Lancer de disque enflammé

La coutume du lancer de disque enflammé trouverait ses origines dans une fête solaire païenne d’équinoxe de printemps. Destinée à chasser les mauvais esprits des ténèbres par le feu, symbole du combat entre la lumière et l’obscurité, entre la vie et la mort, elle incarne le chaud chassant le froid. Le disque incandescent attire la prospérité pour la saison à venir, à la faveur des dieux.

Cette tradition se fixe au Moyen-Âge lors du premier dimanche de Carême, période de quarante jours de jeûne continu allégé les dimanches et le jour de l’Annonciation qui se termine par la semaine sainte précédant la plus importante fête chrétienne : Pâques. Elle coïncide souvent avec le Buurefasnacht (carnaval des paysans ou vieux carnaval), entre février et avril, sous réserve de conditions météorologiques clémentes.

Deux documents en attestent l’ancienneté : un capitulaire de Charlemagne l’interdit en 742 pour prévenir le risque d’incendie des maisons de bois aux toits de chaume ; une gravure de mars 1090 montrant l’abbaye de Lorsch incendiée par un disque enflammé.
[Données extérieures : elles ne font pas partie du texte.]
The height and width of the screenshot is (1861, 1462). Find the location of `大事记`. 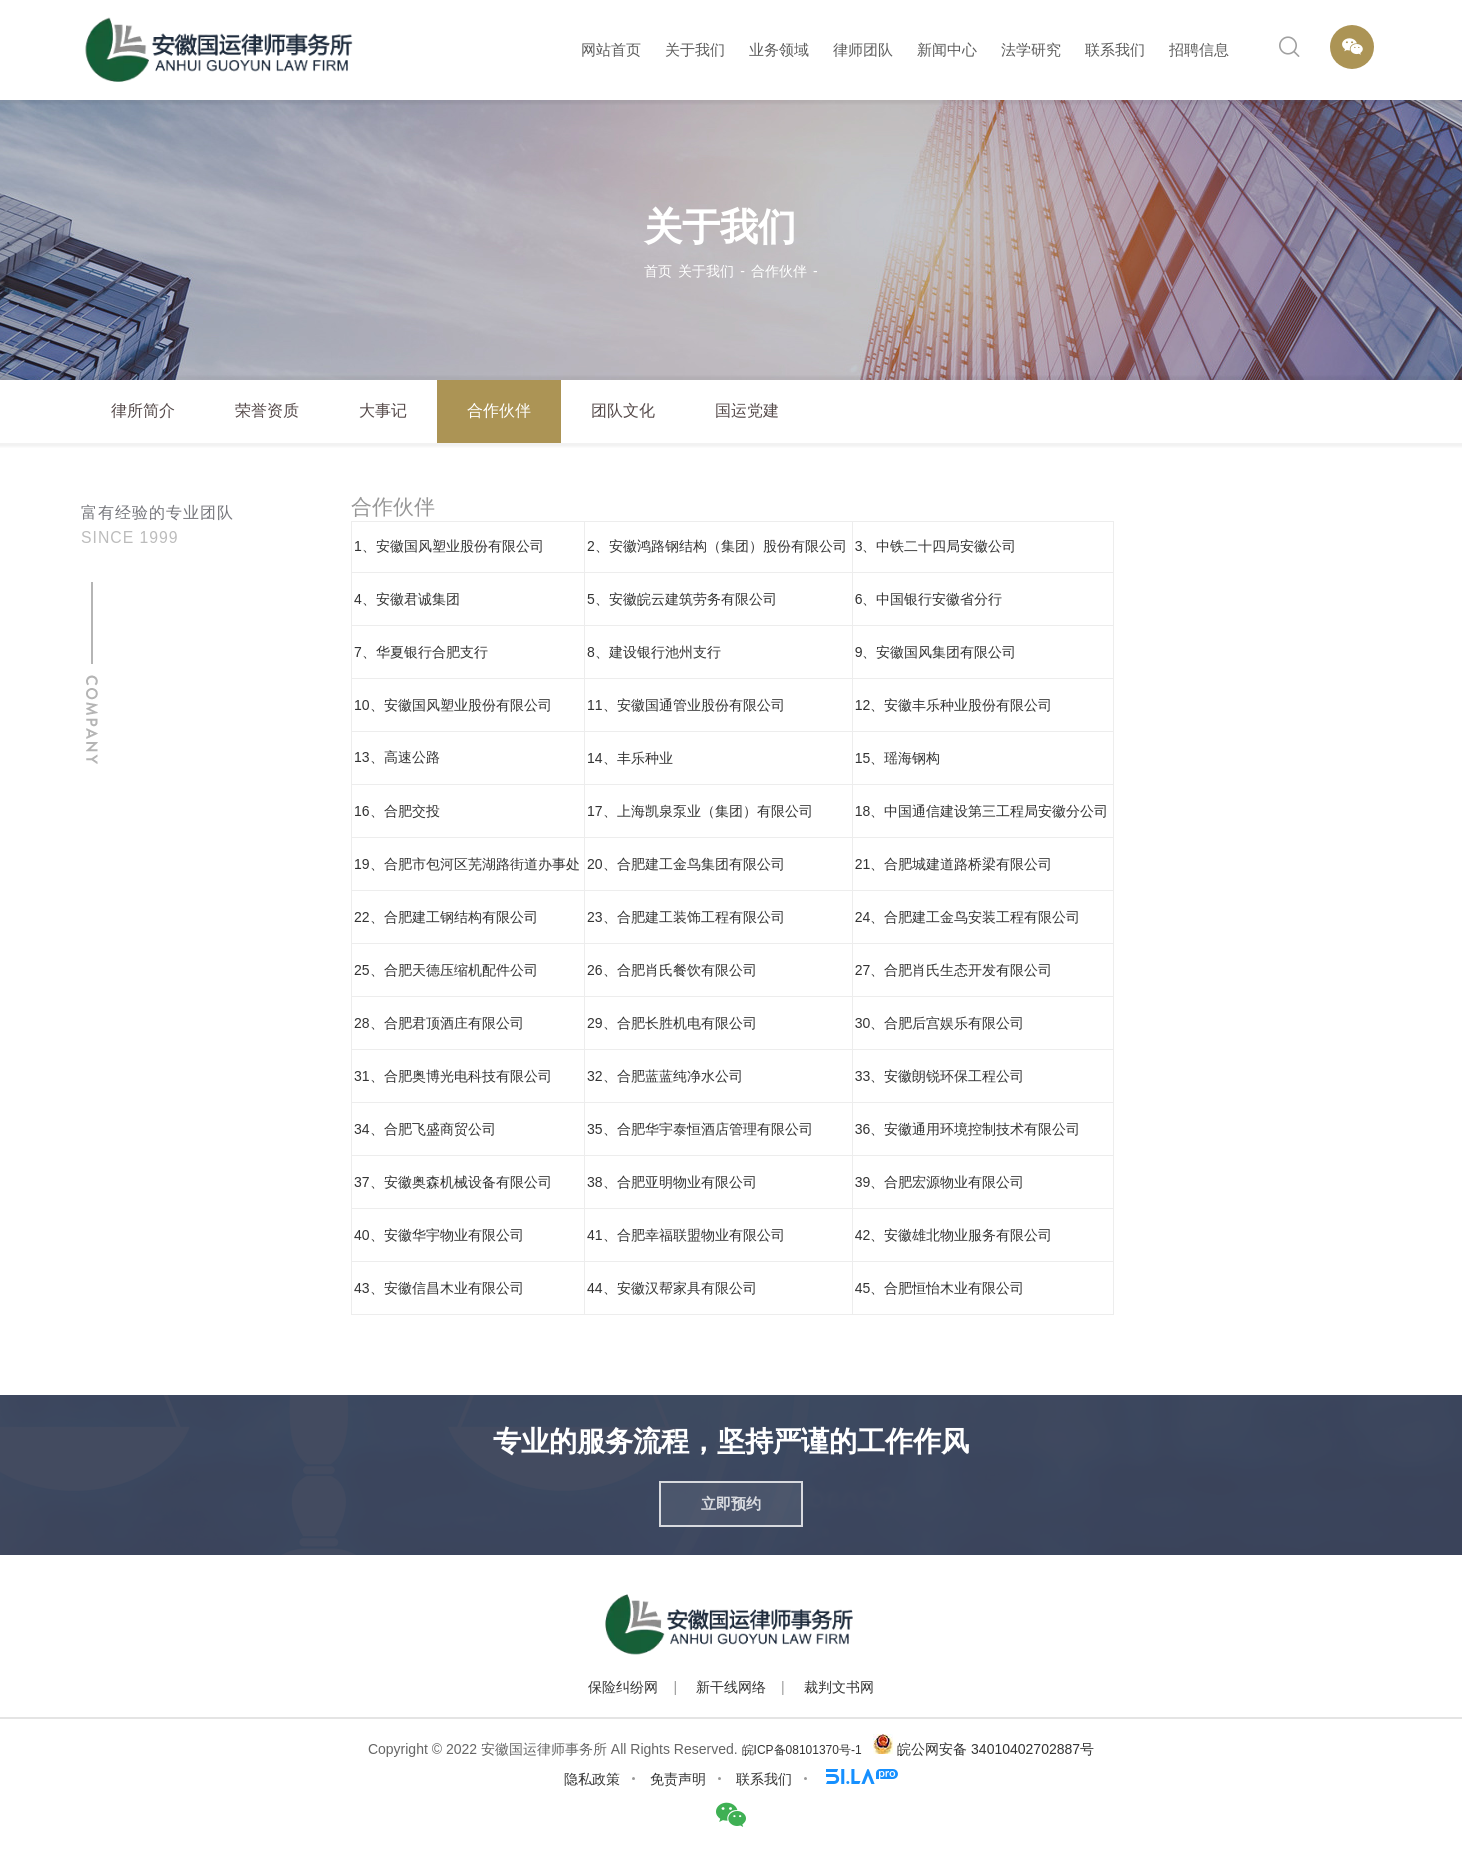

大事记 is located at coordinates (383, 410).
Cette coutume d’Europe centrale nommée Schiebeschiessen, Schieweschlawe, Schiewackefier, Schybaschlaha, Scheibenfeuer, Schiebawarfa…. se pratique dans :

  • le sud de l’Allemagne en forêt noire (le village de Bernau organise jusqu’à huit lancers de disques durant la semaine de Carnaval hors le mercredi des cendres) –Scheibenschlagen -,
  • la Suisse alémanique dans la région de Bâle –Schiibeschlage– et dans les Grisons (Coire),
  • l’Autriche, Tyrol de l’ouest et du sud (où elle est inscrite au patrimoine mondial immatériel de l’UNESCO depuis 2015)
  • la Roumanie.

En Alsace on la trouve encore dans le :

  • Bas-Rhin à Dieffenthal, Offwiller, Wintzenheim, Zehnacker
  • Haut-Rhin à Magstatt-le-Bas (relancée depuis 2007 par l’amicale des sapeurs-pompiers du CIS) et Neuwiller (portée par l’association les Fourmis depuis 2015.

Des mois de préparation

Plusieurs semaines avant le rituel, des habitants bénévoles, âges et fonction confondus, ramassent du bois mort en forêt communale, récupèrent branches coupées et bois à recycler pour en alimenter le futur bûcher. Sept tremplins -grandes pierres plates ou chevalets en bois- dont le haut côté est tourné vers la vallée y sont dressés.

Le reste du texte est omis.